Lot Archive

Lot

№ 546

.

2 December 2009

Hammer Price:
£100

Pair: Lieutenant D. B. Gill, West Yorkshire Regiment

British War and Victory Medals (Lieut.) nearly extremely fine (2) £100-140

David Brian Gill was born in 1896 and lived in Menston-in-Wharfdale, near Leeds. Educated at Leeds University, he was commissioned from the University O.T.C. in September 1914 into the 15th (Service) Battalion (1st Leeds) The Prince of Wales’s Own (West Yorkshire Regiment) - being one of the original officers of the ‘Leeds Pals’. He did not serve with them in Egypt in December 1915 but joined them on attachment from the 19th (Reserve) Battalion in France in April 1916. He arrived to join the battalion, taking post with ‘A’ Company in the front line at Courcelles, 23 April 1916. Four days later he was severely wounded by a shell burst, causing his evacuation to England on 2 May.
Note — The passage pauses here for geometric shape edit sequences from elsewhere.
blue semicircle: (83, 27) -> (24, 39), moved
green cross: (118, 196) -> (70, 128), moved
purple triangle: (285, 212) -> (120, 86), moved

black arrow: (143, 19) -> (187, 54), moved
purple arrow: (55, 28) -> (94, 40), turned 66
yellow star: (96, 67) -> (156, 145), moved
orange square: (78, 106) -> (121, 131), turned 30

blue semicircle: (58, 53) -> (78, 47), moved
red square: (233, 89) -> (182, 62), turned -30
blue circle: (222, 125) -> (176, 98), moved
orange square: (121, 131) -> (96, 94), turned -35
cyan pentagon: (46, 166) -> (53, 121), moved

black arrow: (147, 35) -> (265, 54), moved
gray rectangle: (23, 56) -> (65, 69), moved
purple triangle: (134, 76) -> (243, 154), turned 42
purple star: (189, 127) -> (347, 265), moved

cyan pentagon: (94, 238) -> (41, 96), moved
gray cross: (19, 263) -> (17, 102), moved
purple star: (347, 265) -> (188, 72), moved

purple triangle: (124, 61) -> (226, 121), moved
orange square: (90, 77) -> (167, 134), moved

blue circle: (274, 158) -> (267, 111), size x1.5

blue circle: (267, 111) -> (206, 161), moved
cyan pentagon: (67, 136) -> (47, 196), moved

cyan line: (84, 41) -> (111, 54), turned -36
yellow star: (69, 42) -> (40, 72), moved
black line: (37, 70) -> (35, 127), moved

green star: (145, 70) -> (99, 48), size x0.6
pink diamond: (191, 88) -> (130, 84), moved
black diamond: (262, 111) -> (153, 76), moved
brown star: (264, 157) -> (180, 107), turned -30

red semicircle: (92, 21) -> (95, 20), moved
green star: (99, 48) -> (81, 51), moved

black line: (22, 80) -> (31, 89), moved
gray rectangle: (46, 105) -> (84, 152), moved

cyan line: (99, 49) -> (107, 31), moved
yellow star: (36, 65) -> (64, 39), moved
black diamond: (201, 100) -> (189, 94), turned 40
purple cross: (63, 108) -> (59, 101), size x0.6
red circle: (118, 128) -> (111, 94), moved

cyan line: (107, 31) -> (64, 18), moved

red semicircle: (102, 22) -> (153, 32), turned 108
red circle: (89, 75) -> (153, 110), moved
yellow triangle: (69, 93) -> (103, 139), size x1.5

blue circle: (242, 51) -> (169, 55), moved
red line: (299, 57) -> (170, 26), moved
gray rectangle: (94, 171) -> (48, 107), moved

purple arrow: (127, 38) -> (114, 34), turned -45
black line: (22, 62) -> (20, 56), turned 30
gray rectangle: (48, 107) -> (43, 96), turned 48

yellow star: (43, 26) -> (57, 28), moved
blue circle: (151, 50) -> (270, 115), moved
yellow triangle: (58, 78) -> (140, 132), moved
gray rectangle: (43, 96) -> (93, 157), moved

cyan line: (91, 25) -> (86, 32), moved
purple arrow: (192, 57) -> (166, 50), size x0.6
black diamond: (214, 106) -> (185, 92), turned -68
His hospital notes record, ‘Minenwerfer shell wounds in back and left leg’. Gill records in a letter, ‘I sustained between 20 & 30 small wounds to my back and left leg’. Gill convalesced at the Countess of Pembroke Private Hospital, Wilton House, Salisbury. Recovering from his wounds he was then posted to the 9th (Service) Battalion West Yorkshire Regiment in France. He was wounded a second time at Messines, on 13 June 1917 - ‘when going around inspecting posts at night, he was blown into a trench by a German shell which burst close to him, and fell onto the point of a British bayonet. The bayonet entered the front of the leg at its centre. He was also hit in the calf by two small shell fragments ....’ He recovered and on 25 May 1918 was posted to No. 3 O.C.B. at Parkhurst, Isle of Wight. Lieutenant Gill was discharged from the unit on 18 April 1919 and resumed his civilian occupation as a Textile Bleacher.

With copied m.i.c., service papers, war diary extracts etc.